EXERCISE INSTRUCTIONS:
Omit the images. Reproduce each line of the records exactly as it appears.

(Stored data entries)
○ ○ ○ ○ ○ ○ ○

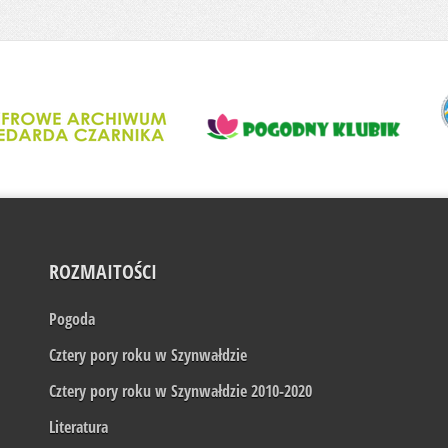
ROZMAITOŚCI
Pogoda
Cztery pory roku w Szynwałdzie
Cztery pory roku w Szynwałdzie 2010-2020
Literatura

○ ○ ○ ○ ○ ○ ○

ANSWER TO THIS TASK:
ROZMAITOŚCI
Pogoda
Cztery pory roku w Szynwałdzie
Cztery pory roku w Szynwałdzie 2010-2020
Literatura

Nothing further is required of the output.